* _Exercise details_:
Print this span of the material below exactly: the line with "[Zur Startseite] (1203, 43)", the line with "Home (181, 42)", and every line between them, but nothing else.

* _Source material_:
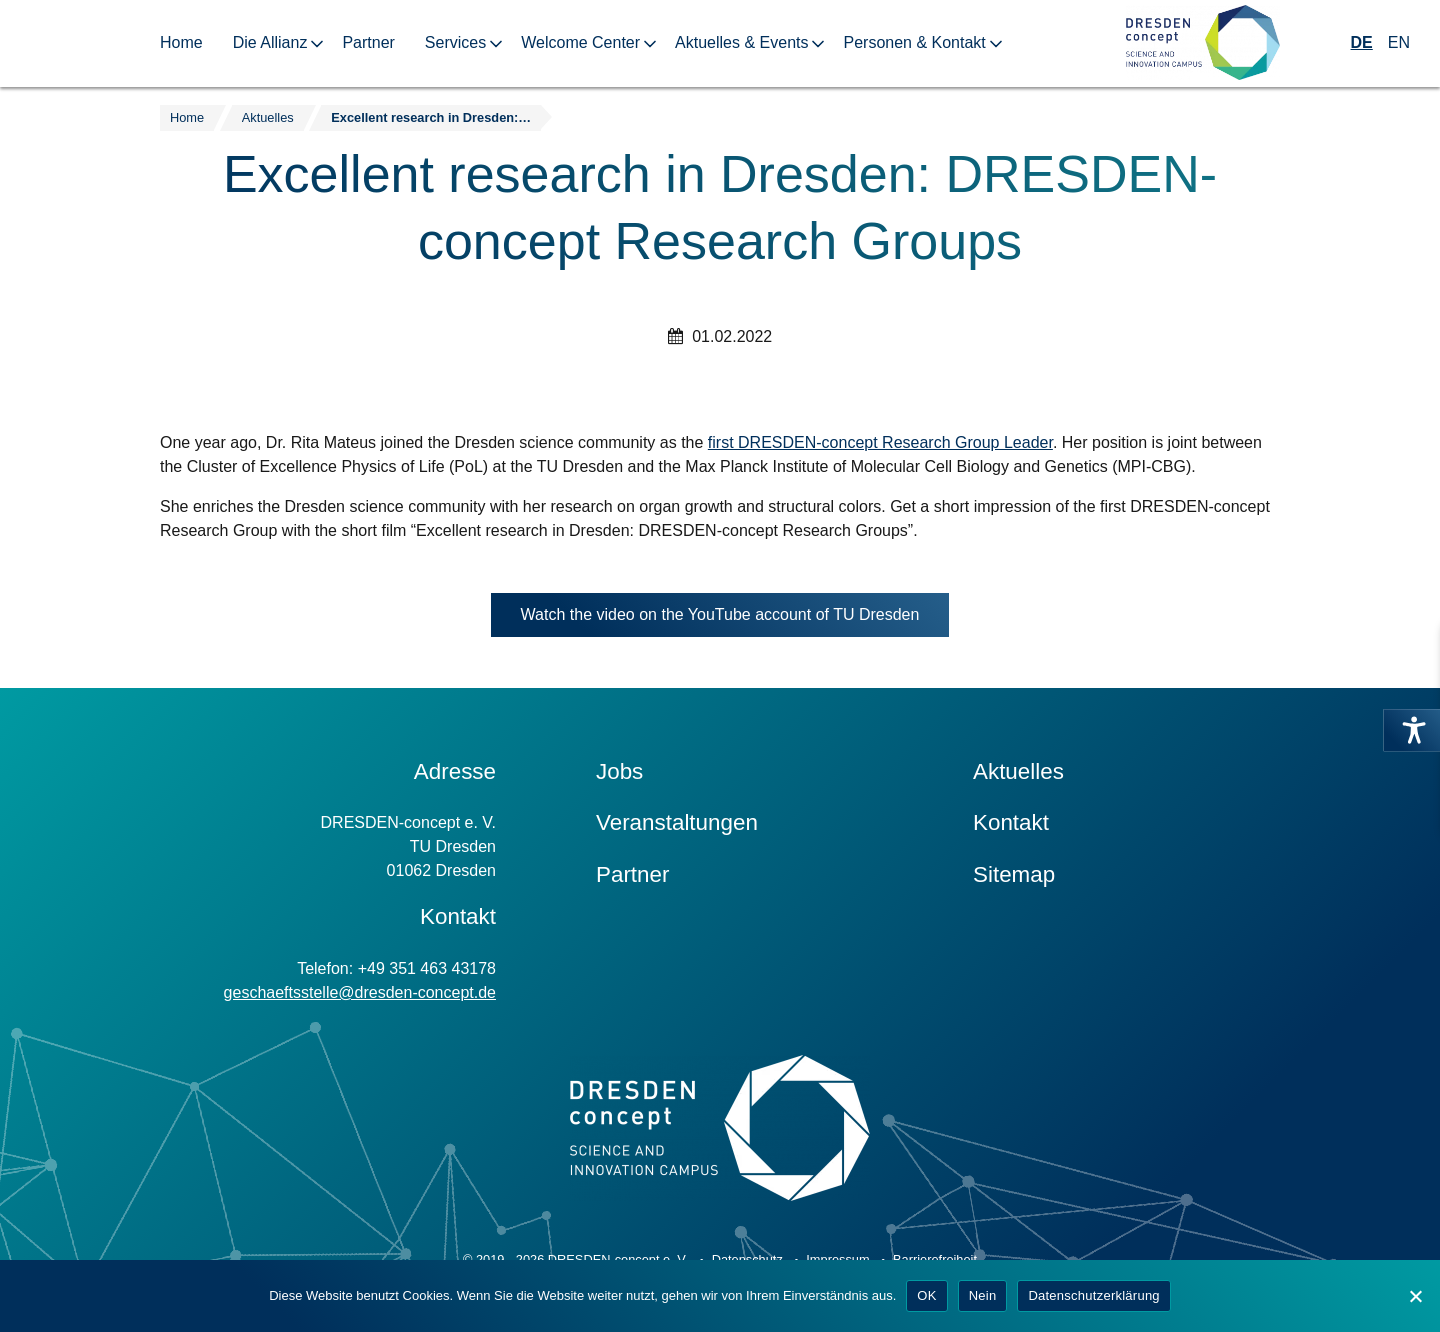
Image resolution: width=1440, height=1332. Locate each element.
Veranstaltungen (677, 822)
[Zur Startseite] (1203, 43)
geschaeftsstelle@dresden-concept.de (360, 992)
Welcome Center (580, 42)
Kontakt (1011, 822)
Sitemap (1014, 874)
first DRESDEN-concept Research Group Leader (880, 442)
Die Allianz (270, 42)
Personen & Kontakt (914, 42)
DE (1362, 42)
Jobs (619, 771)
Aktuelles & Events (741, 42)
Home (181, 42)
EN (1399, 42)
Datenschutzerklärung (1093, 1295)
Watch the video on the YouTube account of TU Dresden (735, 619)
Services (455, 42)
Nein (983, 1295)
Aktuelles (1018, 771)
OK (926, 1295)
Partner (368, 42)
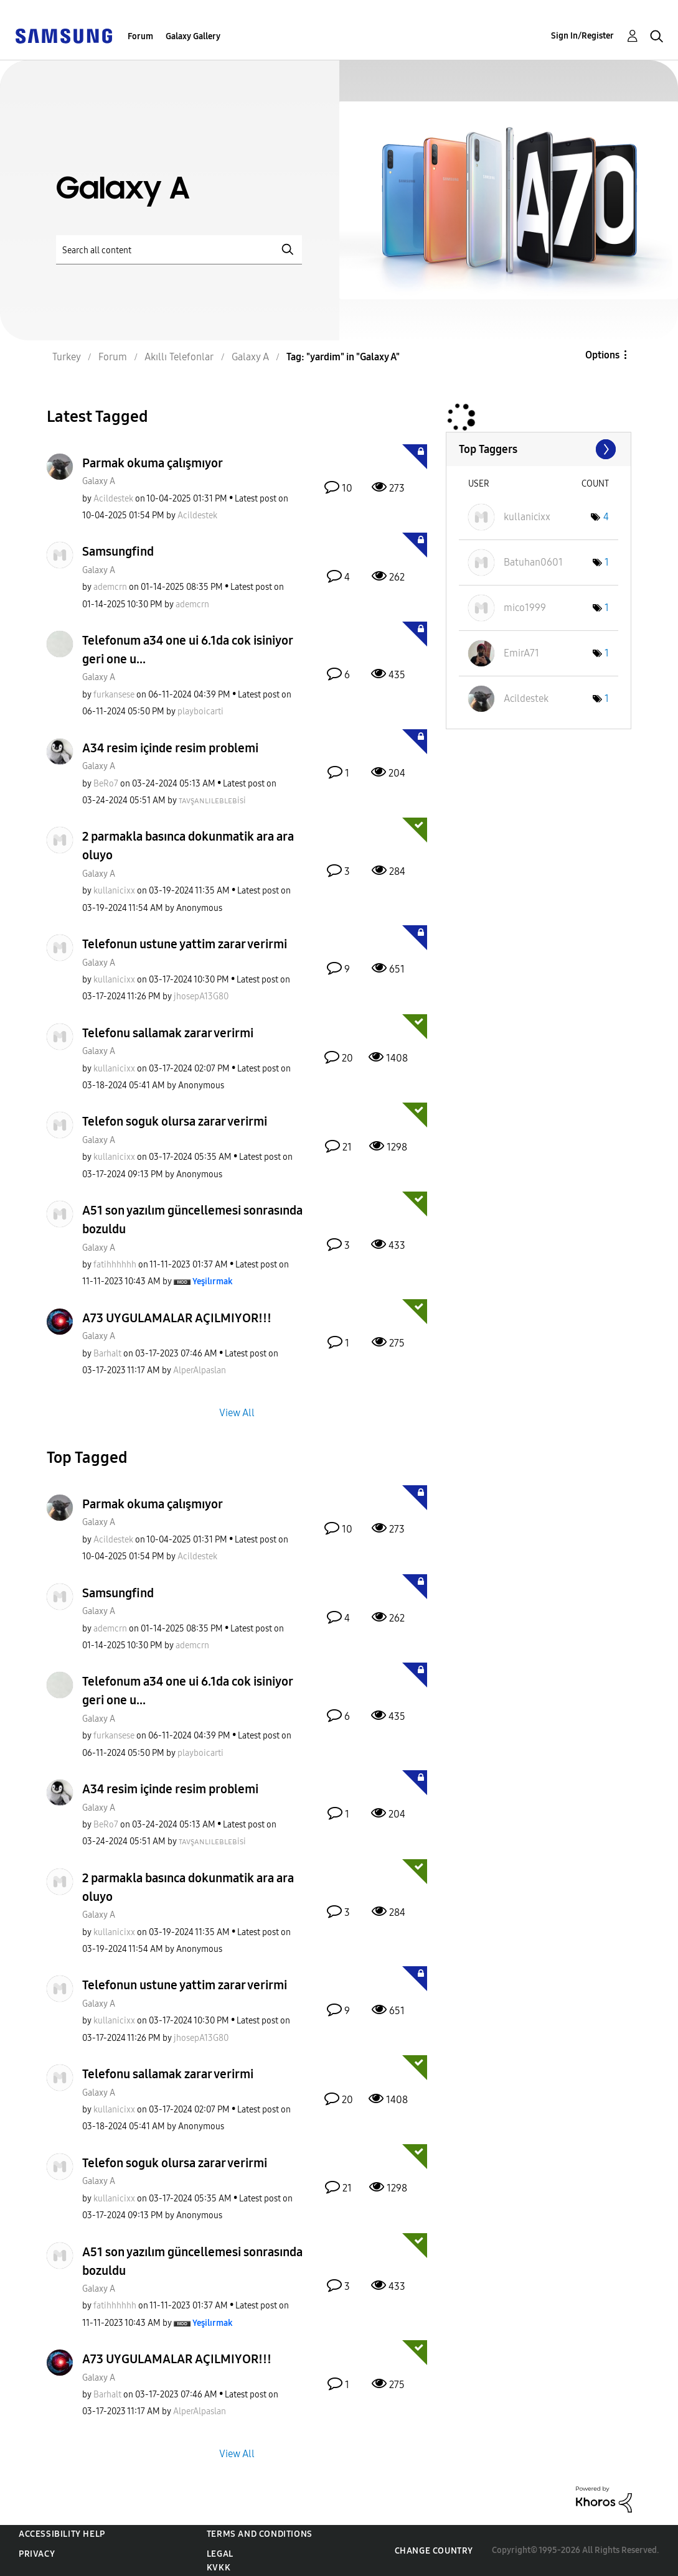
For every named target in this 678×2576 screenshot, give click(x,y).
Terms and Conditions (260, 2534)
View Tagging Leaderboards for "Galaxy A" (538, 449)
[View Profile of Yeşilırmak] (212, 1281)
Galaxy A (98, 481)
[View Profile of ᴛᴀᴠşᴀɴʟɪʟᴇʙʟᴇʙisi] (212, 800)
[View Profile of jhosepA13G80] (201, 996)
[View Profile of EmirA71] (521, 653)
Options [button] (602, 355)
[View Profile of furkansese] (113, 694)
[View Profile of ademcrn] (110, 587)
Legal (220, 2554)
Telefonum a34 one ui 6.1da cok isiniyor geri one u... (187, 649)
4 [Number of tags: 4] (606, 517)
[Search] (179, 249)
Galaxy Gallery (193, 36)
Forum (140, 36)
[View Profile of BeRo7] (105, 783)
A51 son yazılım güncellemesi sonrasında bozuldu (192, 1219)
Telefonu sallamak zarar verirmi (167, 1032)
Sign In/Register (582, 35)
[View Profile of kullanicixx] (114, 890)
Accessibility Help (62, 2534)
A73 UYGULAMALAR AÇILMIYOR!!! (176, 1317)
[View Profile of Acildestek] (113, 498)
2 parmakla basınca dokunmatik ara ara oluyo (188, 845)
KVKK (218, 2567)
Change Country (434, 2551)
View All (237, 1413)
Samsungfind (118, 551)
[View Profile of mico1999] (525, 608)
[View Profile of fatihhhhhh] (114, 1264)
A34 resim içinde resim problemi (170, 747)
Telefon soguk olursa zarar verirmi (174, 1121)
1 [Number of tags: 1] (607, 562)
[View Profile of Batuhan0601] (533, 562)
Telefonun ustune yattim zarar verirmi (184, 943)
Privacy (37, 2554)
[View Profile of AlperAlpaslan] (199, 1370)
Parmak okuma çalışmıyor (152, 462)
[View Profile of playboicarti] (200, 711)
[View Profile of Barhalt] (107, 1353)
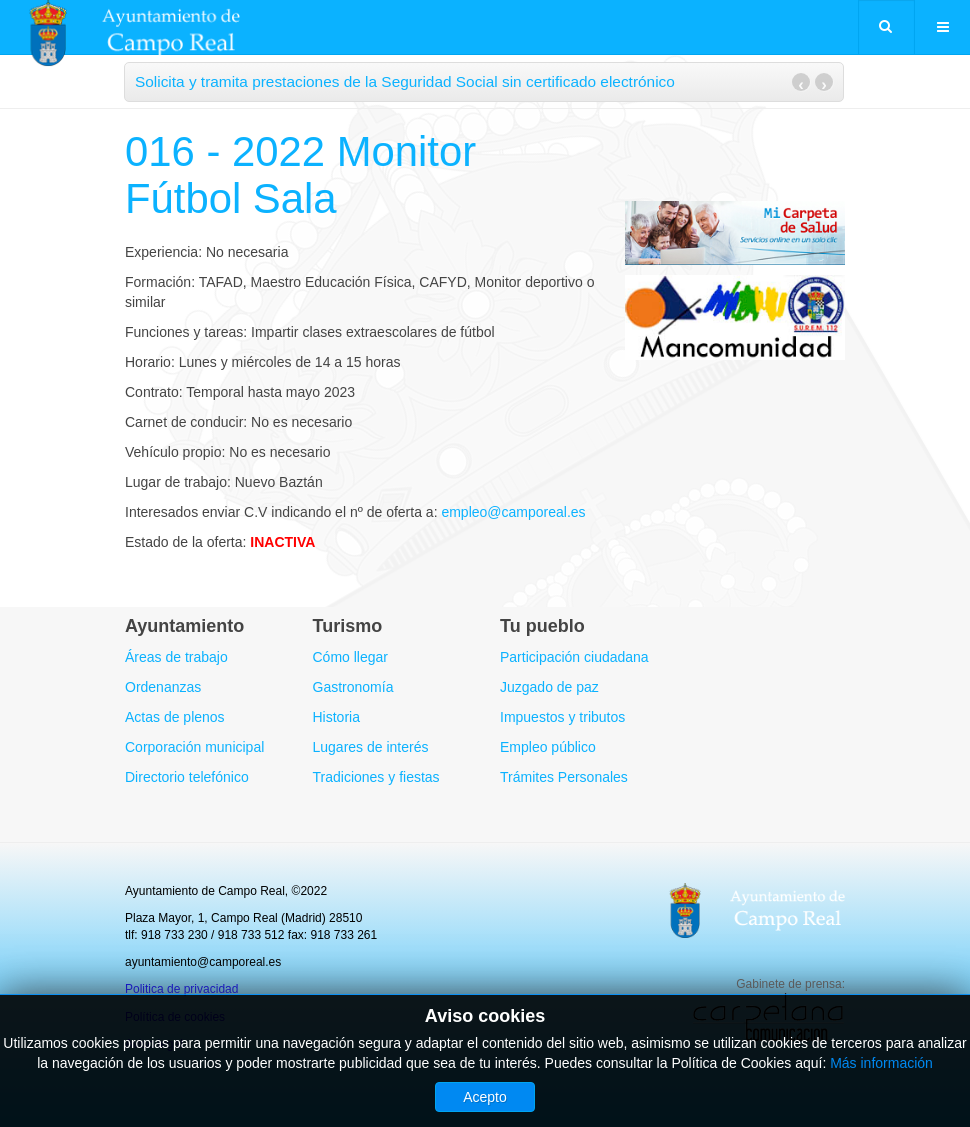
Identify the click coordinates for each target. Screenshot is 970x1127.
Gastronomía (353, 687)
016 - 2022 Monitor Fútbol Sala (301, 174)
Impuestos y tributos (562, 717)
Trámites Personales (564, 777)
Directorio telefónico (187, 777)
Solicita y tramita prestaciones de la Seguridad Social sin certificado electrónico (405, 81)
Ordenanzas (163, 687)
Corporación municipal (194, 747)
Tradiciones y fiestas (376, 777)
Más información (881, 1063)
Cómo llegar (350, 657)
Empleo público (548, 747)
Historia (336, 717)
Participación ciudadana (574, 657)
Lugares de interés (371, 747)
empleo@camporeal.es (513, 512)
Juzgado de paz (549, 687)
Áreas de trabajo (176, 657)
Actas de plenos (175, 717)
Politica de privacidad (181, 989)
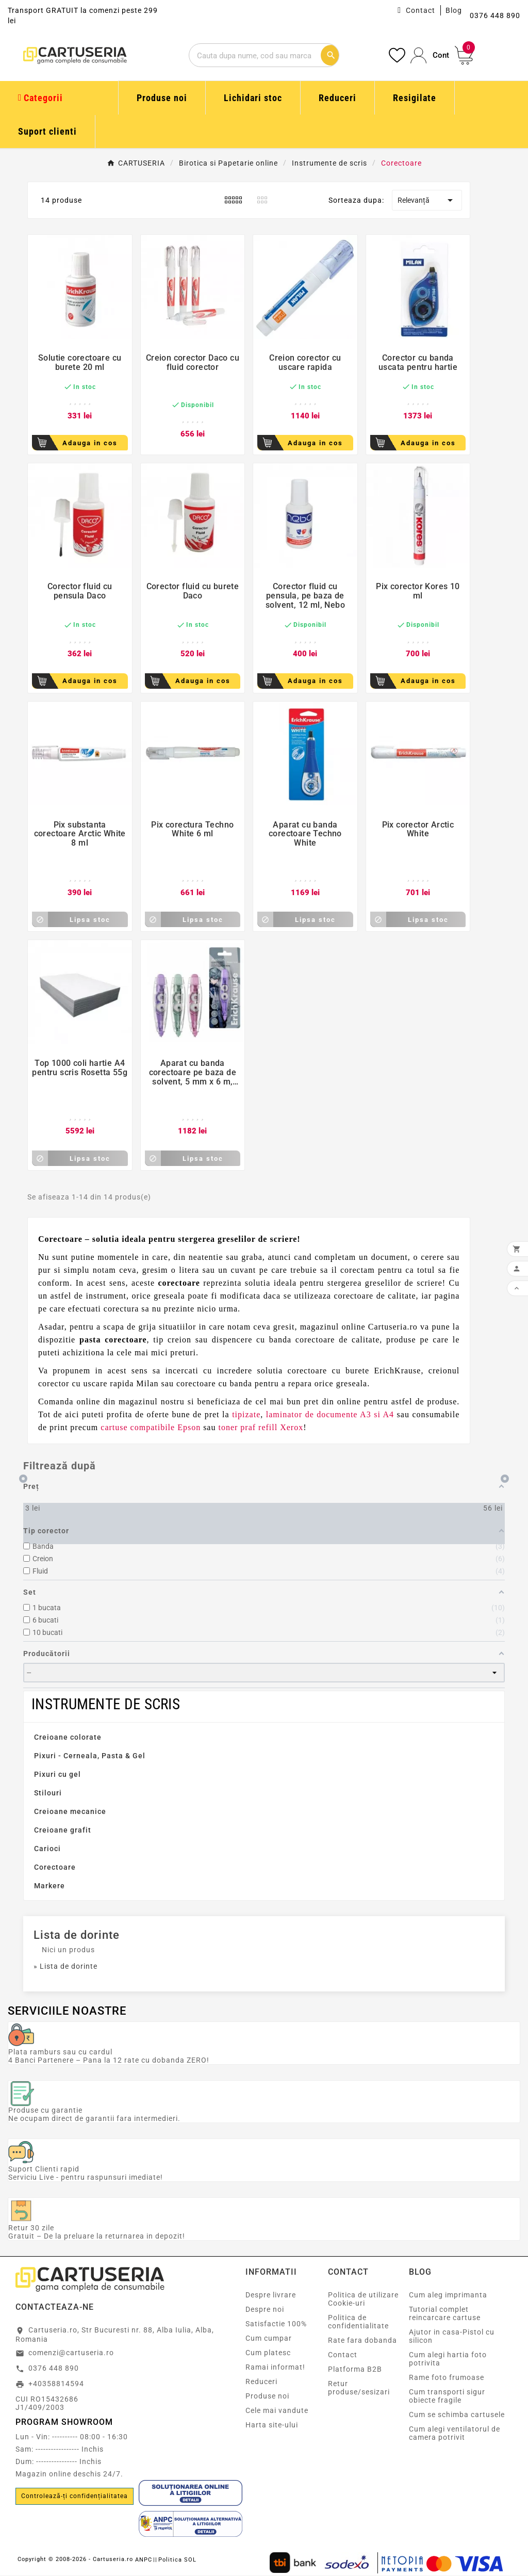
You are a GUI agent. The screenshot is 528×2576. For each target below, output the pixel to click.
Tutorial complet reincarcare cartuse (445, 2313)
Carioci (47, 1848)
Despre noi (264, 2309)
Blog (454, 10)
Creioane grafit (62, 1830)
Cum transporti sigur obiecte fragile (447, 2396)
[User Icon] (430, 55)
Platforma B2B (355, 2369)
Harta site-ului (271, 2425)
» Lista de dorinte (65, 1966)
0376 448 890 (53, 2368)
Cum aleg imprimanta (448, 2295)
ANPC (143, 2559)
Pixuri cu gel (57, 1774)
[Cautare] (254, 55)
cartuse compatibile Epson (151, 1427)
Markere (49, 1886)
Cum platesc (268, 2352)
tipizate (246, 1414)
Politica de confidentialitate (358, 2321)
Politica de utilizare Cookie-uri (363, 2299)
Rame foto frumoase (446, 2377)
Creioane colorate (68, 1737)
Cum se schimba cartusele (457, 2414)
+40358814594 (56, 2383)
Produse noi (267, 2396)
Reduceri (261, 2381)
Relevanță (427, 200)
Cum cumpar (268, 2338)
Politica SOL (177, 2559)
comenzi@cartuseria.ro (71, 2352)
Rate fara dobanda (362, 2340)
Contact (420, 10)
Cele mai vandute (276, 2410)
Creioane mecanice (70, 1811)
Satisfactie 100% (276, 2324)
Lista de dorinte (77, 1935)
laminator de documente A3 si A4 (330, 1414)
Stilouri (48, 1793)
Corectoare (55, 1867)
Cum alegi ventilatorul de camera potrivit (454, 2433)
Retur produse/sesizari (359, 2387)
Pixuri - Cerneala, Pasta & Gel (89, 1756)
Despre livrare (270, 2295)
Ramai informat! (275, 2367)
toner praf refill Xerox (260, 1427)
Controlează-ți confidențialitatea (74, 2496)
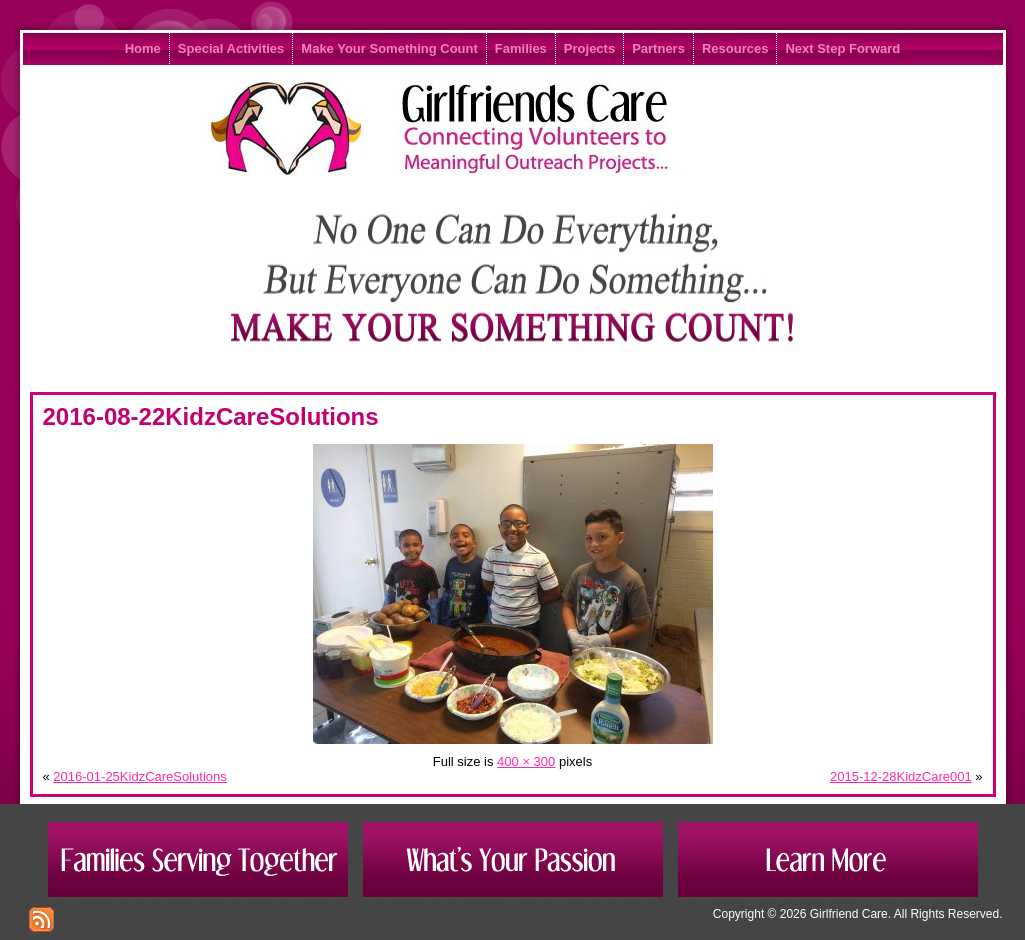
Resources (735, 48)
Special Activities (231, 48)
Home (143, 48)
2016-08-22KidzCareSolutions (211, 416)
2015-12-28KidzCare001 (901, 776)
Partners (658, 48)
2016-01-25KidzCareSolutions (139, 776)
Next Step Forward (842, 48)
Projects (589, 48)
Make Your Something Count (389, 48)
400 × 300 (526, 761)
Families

* _Exercise response_:
[Zur Startseite] (1203, 43)
geschaeftsstelle@dresden-concept.de (360, 992)
Welcome Center (580, 42)
Kontakt (1011, 822)
Sitemap (1014, 874)
first DRESDEN-concept Research Group Leader (880, 442)
Die Allianz (270, 42)
Personen & Kontakt (914, 42)
DE (1362, 42)
Jobs (619, 771)
Aktuelles & Events (741, 42)
Home (181, 42)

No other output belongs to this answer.